Emery Hawkins | |
Birth Name: | Emery Otis Hawkins |
Birth Date: | 30 April 1912 |
Birth Place: | Jerome, Arizona, U.S. |
Death Place: | Taos, New Mexico, U.S. |
Spouse: | |
Occupation: | Animator, Director |
Othername: | Emory Hawkins |
Years Active: | 1935–1982 |
Employer: | Screen Gems (1932–1937, 1941–1942) MGM Cartoons (1937–1938) Walt Disney Productions (1938–1941, 1942, 1945–1946) Walter Lantz Productions (1942–1945) Warner Bros. Cartoons (1945–1950) John Sutherland Productions (1950–1959) Dibujos Animados (1953–1954) Richard Williams Productions (1975–1982) |
Children: | 3 |
Emery Otis Hawkins[2] (April 30, 1912 – June 1, 1989) was an American animator, best known for his work during the Golden age of American animation, working in various studios in the industry.
Emery Hawkins was born in Jerome, Arizona to a father who was a all-round cowboy for two years and to a mother who was a painter.
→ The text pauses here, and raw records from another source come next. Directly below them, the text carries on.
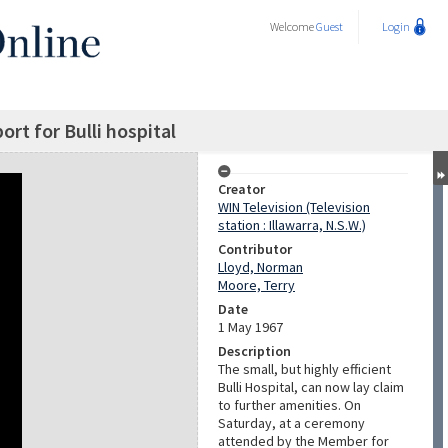
Welcome
Guest
Login
ort for Bulli hospital
Creator
WIN Television (Television
station : Illawarra, N.S.W.)
Contributor
Lloyd, Norman
Moore, Terry
Date
1 May 1967
Description
The small, but highly efficient
Bulli Hospital, can now lay claim
to further amenities. On
Saturday, at a ceremony
attended by the Member for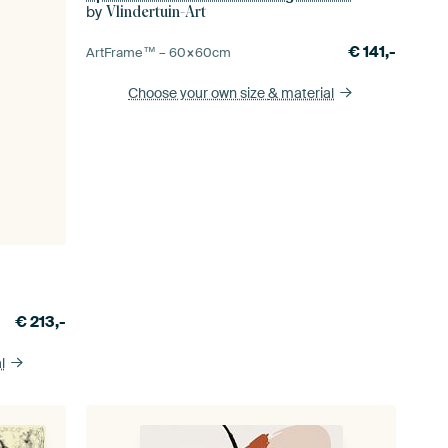
by
Vlindertuin-Art
€
141,-
ArtFrame™ –
60×60
cm
Choose your own size
& material
€
213,-
l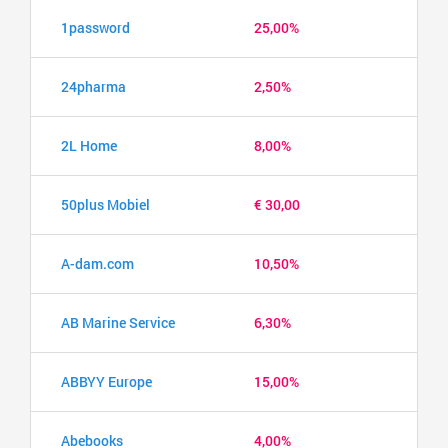
1password
25,00%
24pharma
2,50%
2L Home
8,00%
50plus Mobiel
€ 30,00
A-dam.com
10,50%
AB Marine Service
6,30%
ABBYY Europe
15,00%
Abebooks
4,00%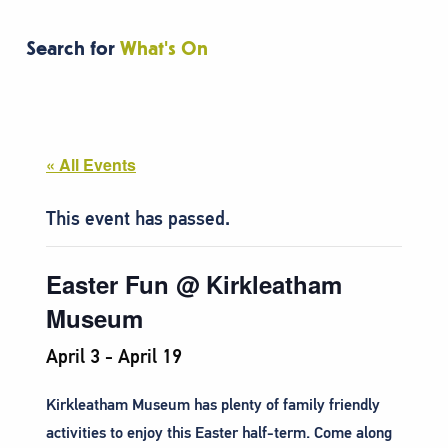
Search for
What's On
« All Events
This event has passed.
Easter Fun @ Kirkleatham
Museum
April 3
-
April 19
Kirkleatham Museum has plenty of family friendly
activities to enjoy this Easter half-term. Come along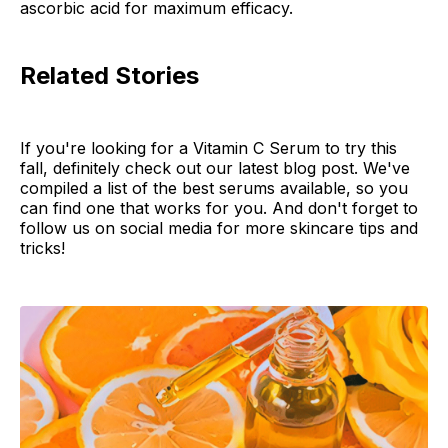
ascorbic acid for maximum efficacy.
Related Stories
If you're looking for a Vitamin C Serum to try this
fall, definitely check out our latest blog post. We've
compiled a list of the best serums available, so you
can find one that works for you. And don't forget to
follow us on social media for more skincare tips and
tricks!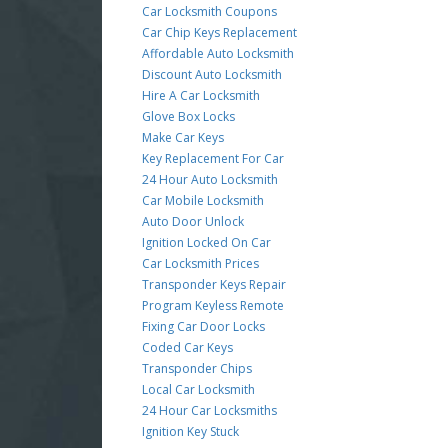
Car Locksmith Coupons
Car Chip Keys Replacement
Affordable Auto Locksmith
Discount Auto Locksmith
Hire A Car Locksmith
Glove Box Locks
Make Car Keys
Key Replacement For Car
24 Hour Auto Locksmith
Car Mobile Locksmith
Auto Door Unlock
Ignition Locked On Car
Car Locksmith Prices
Transponder Keys Repair
Program Keyless Remote
Fixing Car Door Locks
Coded Car Keys
Transponder Chips
Local Car Locksmith
24 Hour Car Locksmiths
Ignition Key Stuck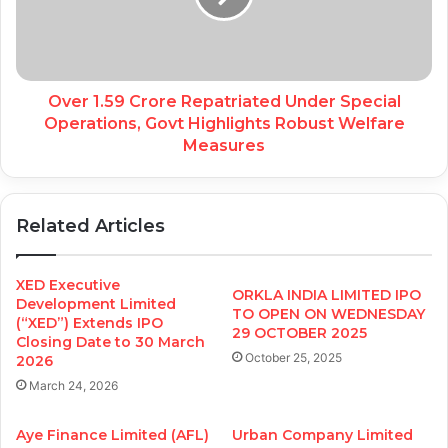
Over 1.59 Crore Repatriated Under Special
Operations, Govt Highlights Robust Welfare
Measures
Related Articles
XED Executive
ORKLA INDIA LIMITED IPO
Development Limited
TO OPEN ON WEDNESDAY
(“XED”) Extends IPO
29 OCTOBER 2025
Closing Date to 30 March
October 25, 2025
2026
March 24, 2026
Aye Finance Limited (AFL)
Urban Company Limited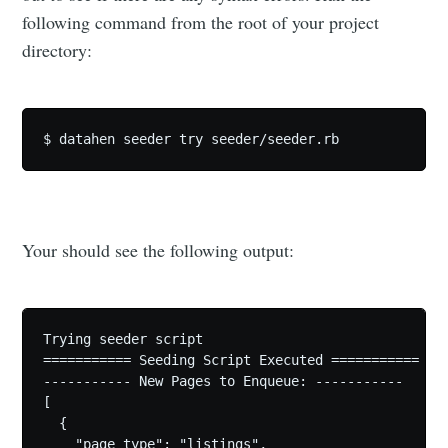
following command from the root of your project
directory:
Your should see the following output:
Trying seeder script

=========== Seeding Script Executed ===========

----------- New Pages to Enqueue: -----------

[

  {

    "page_type": "listings",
He started drawing when he was two years old and his family had a lot of history with artistic careers, including his aunts. He went to North Hollywood High School but was a college dropout. Hawkins always animated on flipbooks. At the age of 16 in 1928, he did an animation of a clown walking and dancing, showed it to Disney, and they thought it was a copy of their animation.
Hawkins began his career in the animation industry as a cel inker at the Charles Mintz studio, where he would later be promoted to animator. He would then work at MGM and then move to The Walt Disney Company in the late 30's but would leave in 1941 during the Disney animators' strike because his colleagues said they would never talk to him again if he didn't strike. Initially going back to Mintz' Studio (now renamed Screen Gems), he would later move to Walter Lantz Productions, where he would co-redesign their flagship character Woody Woodpecker with Art Heinemann.[3] [4] Later in 1947 he would move to Warner Bros. Cartoons to animator for Arthur Davis, Robert McKimson, Chuck Jones, and Friz Freleng up until 1950. Hawkins later worked in John Sutherland Productions as well as working and directing the 1954 Mexican cartoon Manolin Torero with his former colleague Pat Matthews at Dibujos Animados.[5] He briefly did commercials for different companies in the 1950s, including Playhouse Pictures, Storyboard Inc., Pelican Films, Quartet Films and Bill Melendez Productions.[6]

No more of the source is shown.